Reversed format: The reversed format makes it easier for the model to decompose the long computation to local, “markovian”, steps that depend only on the single previous step.
Index hints (Zhou et al., 2023): For example, 42 + 39 = 81 is represented as 𝑎4𝑏2 + 𝑎3𝑏9 = 𝑎8𝑏1 during training and inference, enabling transformers to execute indexing via induction heads.

Unfortunately, the proposed recipe is quite intricate, and a clear step away from standard practices in language model training all while only tackling the problem of digit addition. The authors also reveal that the achieved generalization is fragile, being highly dependant on training order and random weight initialization. It's clear that we're still long ways away from task generalization and while it seems clear that the problem has strong correlations with positional encodings and data formats, a robust solution is not evident.

Gemini 1.5 Pro

Funny that as I was writing this post we had one of the biggest days in AI I can remember. Gemini 1.5 Pro and OpenAI Sora dropping on the same day. I don't have much to say about Sora except that it's fucking insane. Gemini 1.5 actually came with a technical report, albeit lacking of much interesting.

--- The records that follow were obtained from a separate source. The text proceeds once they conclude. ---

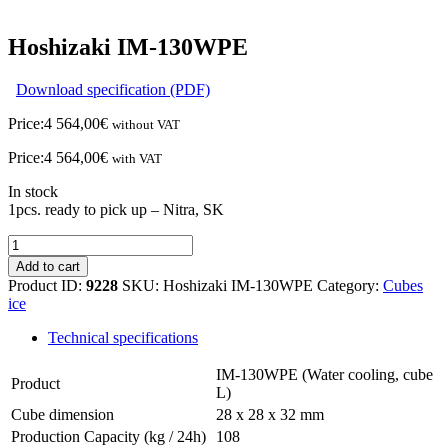
Hoshizaki IM-130WPE
Download specification (PDF)
Price:
4 564,00
€
without VAT
Price:
4 564,00
€
with VAT
In stock
1pcs. ready to pick up – Nitra, SK
Hoshizaki
IM-
Add to cart
130WPE
Product ID:
9228
SKU:
Hoshizaki IM-130WPE
Category:
Cubes
quantity
ice
Technical specifications
IM-130WPE (Water cooling, cube
Product
L)
Cube dimension
28 x 28 x 32 mm
Production Capacity (kg / 24h)
108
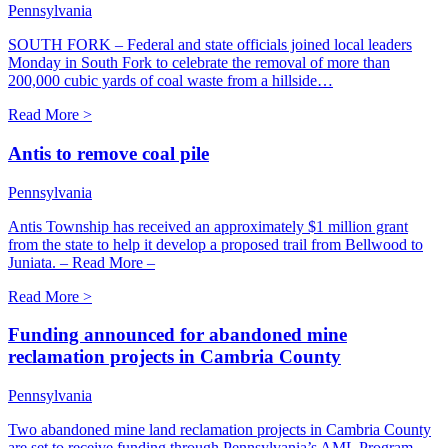
Pennsylvania
SOUTH FORK – Federal and state officials joined local leaders
Monday in South Fork to celebrate the removal of more than
200,000 cubic yards of coal waste from a hillside…
Read More >
Antis to remove coal pile
Pennsylvania
Antis Township has received an approximately $1 million grant
from the state to help it develop a proposed trail from Bellwood to
Juniata. – Read More –
Read More >
Funding announced for abandoned mine
reclamation projects in Cambria County
Pennsylvania
Two abandoned mine land reclamation projects in Cambria County
are set to receive funding through Pennsylvania’s AML Program,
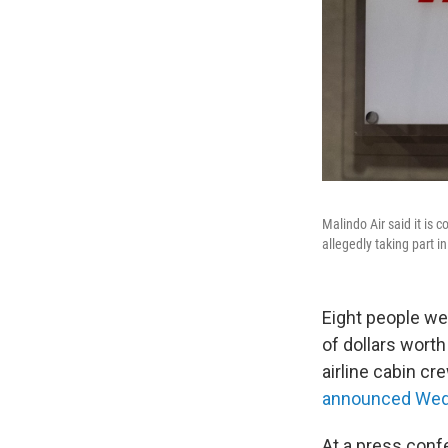
Malindo Air said it is 
allegedly taking part i
Eight people wer
of dollars worth
airline cabin c
announced We
At a press conf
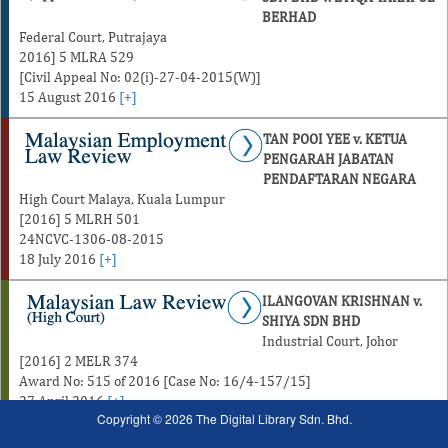
BERHAD
Federal Court, Putrajaya
2016] 5 MLRA 529
[Civil Appeal No: 02(i)-27-04-2015(W)]
15 August 2016
[+]
TAN POOI YEE v. KETUA
PENGARAH JABATAN
PENDAFTARAN NEGARA
High Court Malaya, Kuala Lumpur
[2016] 5 MLRH 501
24NCVC-1306-08-2015
18 July 2016
[+]
ILANGOVAN KRISHNAN v.
SHIYA SDN BHD
Industrial Court, Johor
[2016] 2 MELR 374
Award No: 515 of 2016 [Case No: 16/4-157/15]
27 April 2016
[+]
Copyright © 2026 The Digital Library Sdn. Bhd.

They claim that 1.5 is a continuation of 1.0 but with a MoE Transformer architecture. I probably wouldn't even write anything about Gemini as I've been generally quite unimpressed with what they achieved, but... when they flaunt an almost perfect in-context retrieval up to 10M tokens, you're going to turn some heads.

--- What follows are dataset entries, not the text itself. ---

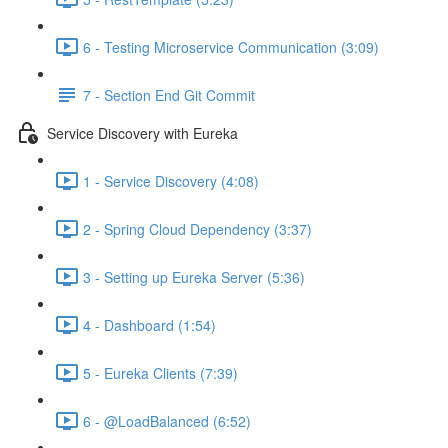
6 - Testing Microservice Communication (3:09)
7 - Section End Git Commit
Service Discovery with Eureka
1 - Service Discovery (4:08)
2 - Spring Cloud Dependency (3:37)
3 - Setting up Eureka Server (5:36)
4 - Dashboard (1:54)
5 - Eureka Clients (7:39)
6 - @LoadBalanced (6:52)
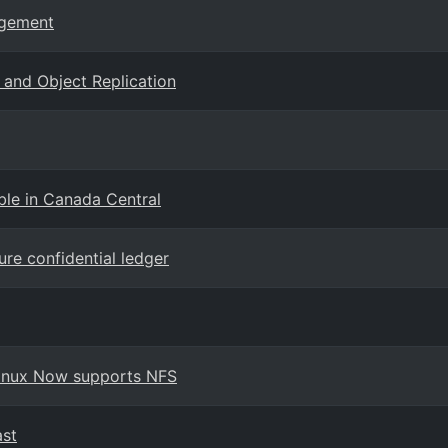
agement
and Object Replication
ble in Canada Central
ure confidential ledger
 Linux Now supports NFS
ast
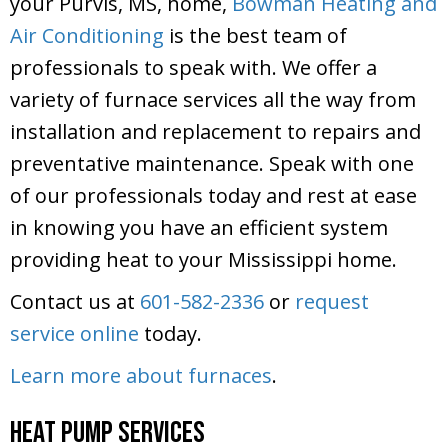
your Purvis, MS, home,
Bowman Heating and
Air Conditioning
is the best team of
professionals to speak with. We offer a
variety of furnace services all the way from
installation and replacement to repairs and
preventative maintenance. Speak with one
of our professionals today and rest at ease
in knowing you have an efficient system
providing heat to your Mississippi home.
Contact us at
601-582-2336
or
request
service online
today.
Learn more about furnaces
.
Heat Pump Services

I was just taking about how impressed I was with LWM being able to handle a 1M context window, then Gemini drops this the day after with insane context ability. As per usual, the actual technical aspects of the report are, sparse to say the least. "trained on multiple 4096-chip pods", dataset includes data sourced across many different domains, including web documents and code, and incorporates image, audio, and video content., "A host of improvements made across nearly the entire model stack (architecture, data, optimization and systems) allows Gemini 1.5 Pro to achieve comparable quality to Gemini 1.0 Ultra". they're not saying anything :) can't be asked to read further at this point, it's just benchmark results and evaluations that don't really interest me.